▶ Your objective
Please transcribe the data that follows exactly, from its first line through the line that contains "ye first the".

▶ Listed records
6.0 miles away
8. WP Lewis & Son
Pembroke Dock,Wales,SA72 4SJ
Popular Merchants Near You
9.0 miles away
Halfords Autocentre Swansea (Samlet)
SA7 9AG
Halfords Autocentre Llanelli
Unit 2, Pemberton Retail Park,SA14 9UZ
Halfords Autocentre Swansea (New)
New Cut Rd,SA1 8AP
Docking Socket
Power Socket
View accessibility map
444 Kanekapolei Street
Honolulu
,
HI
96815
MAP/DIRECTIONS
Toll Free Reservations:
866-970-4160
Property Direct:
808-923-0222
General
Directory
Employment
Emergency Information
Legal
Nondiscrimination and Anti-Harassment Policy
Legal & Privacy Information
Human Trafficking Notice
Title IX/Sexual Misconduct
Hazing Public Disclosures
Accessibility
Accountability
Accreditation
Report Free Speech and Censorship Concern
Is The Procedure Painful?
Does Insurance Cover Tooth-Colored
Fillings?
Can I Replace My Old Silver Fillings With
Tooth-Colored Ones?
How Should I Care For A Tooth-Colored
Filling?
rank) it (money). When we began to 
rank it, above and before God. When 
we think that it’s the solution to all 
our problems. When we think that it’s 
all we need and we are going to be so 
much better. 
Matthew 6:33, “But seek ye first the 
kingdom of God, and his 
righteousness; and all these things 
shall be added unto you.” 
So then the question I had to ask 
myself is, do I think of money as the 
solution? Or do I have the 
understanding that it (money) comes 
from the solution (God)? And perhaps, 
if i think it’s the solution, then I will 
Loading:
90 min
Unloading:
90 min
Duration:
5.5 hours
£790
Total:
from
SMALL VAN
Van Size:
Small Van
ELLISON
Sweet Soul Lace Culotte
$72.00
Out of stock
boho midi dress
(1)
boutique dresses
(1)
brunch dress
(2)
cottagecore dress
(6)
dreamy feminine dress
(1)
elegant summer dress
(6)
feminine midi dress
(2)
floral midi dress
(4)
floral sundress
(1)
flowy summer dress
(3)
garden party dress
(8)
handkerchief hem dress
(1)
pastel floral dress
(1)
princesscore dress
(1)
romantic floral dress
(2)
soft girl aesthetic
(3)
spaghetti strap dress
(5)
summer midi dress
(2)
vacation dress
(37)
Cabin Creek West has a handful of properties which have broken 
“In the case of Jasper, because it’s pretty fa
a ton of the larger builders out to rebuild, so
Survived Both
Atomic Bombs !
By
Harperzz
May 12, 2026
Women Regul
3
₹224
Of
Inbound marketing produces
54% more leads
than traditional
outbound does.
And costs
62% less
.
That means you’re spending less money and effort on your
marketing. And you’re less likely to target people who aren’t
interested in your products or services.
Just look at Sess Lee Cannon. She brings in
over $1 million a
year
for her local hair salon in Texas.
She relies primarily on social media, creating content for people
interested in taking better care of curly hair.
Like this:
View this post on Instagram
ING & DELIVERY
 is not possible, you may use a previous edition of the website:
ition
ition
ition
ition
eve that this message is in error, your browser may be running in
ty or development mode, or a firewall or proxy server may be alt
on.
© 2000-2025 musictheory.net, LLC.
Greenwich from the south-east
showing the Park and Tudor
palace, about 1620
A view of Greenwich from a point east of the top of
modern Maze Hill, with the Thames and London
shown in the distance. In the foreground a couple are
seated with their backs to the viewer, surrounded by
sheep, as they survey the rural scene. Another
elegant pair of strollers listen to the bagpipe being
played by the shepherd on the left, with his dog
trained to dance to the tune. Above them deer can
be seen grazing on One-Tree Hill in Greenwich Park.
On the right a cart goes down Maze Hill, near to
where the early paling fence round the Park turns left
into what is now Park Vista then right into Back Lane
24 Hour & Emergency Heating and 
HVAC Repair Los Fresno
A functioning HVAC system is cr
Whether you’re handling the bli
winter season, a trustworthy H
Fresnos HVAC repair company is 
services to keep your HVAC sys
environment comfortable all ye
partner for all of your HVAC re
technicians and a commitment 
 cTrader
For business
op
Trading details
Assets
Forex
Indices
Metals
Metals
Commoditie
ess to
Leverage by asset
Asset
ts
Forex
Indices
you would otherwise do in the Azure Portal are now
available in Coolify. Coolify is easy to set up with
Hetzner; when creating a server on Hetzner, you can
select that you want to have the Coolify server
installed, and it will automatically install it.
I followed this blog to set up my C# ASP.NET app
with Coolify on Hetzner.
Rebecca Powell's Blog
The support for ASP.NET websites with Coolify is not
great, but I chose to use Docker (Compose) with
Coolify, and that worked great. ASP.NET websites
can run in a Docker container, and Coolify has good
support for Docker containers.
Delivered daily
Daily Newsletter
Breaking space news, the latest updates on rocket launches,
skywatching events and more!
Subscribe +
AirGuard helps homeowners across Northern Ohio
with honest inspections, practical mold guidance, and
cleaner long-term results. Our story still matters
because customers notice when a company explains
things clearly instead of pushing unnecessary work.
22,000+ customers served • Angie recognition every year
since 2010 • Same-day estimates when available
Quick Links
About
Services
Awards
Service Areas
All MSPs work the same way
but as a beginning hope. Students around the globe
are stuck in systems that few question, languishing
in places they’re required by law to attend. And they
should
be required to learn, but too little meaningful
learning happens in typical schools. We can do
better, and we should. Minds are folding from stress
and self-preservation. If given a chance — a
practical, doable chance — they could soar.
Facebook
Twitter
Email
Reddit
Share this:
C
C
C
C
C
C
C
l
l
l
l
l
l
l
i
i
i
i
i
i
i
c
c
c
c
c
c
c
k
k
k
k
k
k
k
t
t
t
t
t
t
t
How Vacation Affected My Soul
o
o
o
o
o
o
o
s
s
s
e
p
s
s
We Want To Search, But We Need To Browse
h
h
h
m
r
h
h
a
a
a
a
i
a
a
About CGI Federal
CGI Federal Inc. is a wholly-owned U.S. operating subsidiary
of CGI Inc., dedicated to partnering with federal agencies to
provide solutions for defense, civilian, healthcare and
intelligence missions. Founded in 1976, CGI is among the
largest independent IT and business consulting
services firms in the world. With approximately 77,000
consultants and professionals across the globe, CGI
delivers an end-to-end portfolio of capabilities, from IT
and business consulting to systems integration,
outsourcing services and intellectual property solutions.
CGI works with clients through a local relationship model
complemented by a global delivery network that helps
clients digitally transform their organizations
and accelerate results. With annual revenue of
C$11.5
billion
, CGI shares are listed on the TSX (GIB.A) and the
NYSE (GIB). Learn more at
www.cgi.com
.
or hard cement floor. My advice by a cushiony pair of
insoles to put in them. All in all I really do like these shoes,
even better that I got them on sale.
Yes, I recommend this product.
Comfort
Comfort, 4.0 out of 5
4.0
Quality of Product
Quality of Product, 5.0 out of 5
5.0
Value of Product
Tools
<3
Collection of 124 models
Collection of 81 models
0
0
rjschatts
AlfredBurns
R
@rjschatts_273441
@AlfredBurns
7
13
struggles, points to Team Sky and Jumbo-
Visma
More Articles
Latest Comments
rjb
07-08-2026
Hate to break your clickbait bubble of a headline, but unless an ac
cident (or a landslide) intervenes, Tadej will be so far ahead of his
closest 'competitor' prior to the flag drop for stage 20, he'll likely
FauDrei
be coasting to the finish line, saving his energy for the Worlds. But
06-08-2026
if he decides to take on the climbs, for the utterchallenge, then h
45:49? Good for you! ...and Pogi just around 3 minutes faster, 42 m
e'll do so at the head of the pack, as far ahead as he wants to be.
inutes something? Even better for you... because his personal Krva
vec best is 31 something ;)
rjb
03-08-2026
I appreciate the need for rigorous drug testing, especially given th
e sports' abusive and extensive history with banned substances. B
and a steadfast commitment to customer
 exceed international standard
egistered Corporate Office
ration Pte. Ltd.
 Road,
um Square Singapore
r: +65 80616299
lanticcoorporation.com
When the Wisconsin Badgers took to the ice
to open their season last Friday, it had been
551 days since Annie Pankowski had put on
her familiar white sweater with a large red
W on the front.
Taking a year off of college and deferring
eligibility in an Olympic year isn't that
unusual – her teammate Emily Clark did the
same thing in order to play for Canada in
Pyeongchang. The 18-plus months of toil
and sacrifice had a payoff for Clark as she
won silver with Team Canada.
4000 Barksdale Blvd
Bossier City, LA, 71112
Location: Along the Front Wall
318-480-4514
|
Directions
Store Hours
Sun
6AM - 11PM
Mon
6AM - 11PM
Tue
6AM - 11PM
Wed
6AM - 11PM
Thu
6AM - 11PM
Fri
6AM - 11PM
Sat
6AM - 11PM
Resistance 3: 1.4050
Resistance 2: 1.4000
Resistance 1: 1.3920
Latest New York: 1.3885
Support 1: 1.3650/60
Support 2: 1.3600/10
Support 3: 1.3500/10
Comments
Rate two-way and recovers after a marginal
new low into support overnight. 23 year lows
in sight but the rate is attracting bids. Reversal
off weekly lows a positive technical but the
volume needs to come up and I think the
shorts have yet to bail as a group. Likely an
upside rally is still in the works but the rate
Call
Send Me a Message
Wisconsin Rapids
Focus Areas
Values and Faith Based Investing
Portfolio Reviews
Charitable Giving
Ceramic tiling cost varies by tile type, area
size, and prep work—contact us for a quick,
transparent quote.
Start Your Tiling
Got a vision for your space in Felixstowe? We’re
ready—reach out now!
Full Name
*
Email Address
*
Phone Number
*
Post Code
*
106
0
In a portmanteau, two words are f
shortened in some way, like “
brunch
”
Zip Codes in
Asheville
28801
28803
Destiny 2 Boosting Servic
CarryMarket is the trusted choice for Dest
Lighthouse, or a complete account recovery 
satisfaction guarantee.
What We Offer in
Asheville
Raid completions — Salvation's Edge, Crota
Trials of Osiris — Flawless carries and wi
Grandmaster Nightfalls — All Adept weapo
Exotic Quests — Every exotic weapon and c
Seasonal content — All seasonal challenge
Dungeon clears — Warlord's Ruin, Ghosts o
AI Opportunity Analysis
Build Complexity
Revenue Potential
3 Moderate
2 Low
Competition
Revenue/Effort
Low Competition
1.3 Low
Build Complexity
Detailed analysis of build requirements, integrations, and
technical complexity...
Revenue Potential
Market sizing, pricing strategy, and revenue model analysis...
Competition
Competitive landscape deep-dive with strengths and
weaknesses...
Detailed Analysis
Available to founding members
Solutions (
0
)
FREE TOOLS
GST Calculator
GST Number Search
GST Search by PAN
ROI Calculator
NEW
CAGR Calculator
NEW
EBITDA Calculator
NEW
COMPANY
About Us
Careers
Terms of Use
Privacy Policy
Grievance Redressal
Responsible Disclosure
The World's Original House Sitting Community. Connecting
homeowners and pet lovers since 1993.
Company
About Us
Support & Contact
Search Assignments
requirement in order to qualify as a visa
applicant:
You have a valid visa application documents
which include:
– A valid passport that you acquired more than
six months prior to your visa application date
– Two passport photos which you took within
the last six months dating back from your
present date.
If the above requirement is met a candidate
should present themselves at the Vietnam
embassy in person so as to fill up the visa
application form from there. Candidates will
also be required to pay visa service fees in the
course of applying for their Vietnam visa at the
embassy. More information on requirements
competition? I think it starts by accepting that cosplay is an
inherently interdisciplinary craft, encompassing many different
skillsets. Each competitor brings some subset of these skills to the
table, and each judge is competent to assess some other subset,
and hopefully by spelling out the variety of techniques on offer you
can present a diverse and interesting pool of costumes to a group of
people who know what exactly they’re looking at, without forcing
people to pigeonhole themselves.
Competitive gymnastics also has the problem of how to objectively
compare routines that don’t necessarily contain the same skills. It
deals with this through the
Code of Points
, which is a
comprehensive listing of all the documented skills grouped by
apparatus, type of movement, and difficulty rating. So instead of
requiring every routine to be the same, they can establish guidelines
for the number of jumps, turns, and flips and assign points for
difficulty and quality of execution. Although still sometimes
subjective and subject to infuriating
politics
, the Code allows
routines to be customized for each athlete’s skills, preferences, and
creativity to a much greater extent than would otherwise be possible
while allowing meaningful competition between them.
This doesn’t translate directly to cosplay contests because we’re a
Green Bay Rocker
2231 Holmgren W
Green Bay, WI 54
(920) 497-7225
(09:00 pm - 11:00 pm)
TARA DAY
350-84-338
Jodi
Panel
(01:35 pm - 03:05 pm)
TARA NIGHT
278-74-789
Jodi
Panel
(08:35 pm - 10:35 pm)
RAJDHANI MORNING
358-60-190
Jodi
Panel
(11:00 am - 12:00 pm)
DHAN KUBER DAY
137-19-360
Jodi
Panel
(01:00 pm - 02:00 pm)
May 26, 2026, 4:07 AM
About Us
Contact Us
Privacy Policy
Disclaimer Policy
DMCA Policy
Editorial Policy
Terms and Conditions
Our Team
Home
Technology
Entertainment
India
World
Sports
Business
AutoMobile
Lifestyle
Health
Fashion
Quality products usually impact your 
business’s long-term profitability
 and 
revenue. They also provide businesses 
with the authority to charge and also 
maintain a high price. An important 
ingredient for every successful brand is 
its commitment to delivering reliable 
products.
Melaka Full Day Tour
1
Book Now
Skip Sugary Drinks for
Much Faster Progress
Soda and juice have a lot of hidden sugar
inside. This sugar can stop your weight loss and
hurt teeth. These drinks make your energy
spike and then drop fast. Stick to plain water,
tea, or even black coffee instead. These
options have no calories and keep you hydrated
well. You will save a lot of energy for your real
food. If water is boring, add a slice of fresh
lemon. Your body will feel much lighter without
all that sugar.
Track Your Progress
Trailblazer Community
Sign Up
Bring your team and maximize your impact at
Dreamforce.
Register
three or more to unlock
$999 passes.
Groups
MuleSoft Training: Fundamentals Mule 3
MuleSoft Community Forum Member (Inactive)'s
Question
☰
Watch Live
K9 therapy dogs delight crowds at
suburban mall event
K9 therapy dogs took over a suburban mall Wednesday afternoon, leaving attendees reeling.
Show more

▶ Finished exercise
6.0 miles away
8. WP Lewis & Son
Pembroke Dock,Wales,SA72 4SJ
Popular Merchants Near You
9.0 miles away
Halfords Autocentre Swansea (Samlet)
SA7 9AG
Halfords Autocentre Llanelli
Unit 2, Pemberton Retail Park,SA14 9UZ
Halfords Autocentre Swansea (New)
New Cut Rd,SA1 8AP
Docking Socket
Power Socket
View accessibility map
444 Kanekapolei Street
Honolulu
,
HI
96815
MAP/DIRECTIONS
Toll Free Reservations:
866-970-4160
Property Direct:
808-923-0222
General
Directory
Employment
Emergency Information
Legal
Nondiscrimination and Anti-Harassment Policy
Legal & Privacy Information
Human Trafficking Notice
Title IX/Sexual Misconduct
Hazing Public Disclosures
Accessibility
Accountability
Accreditation
Report Free Speech and Censorship Concern
Is The Procedure Painful?
Does Insurance Cover Tooth-Colored
Fillings?
Can I Replace My Old Silver Fillings With
Tooth-Colored Ones?
How Should I Care For A Tooth-Colored
Filling?
rank) it (money). When we began to 
rank it, above and before God. When 
we think that it’s the solution to all 
our problems. When we think that it’s 
all we need and we are going to be so 
much better. 
Matthew 6:33, “But seek ye first the 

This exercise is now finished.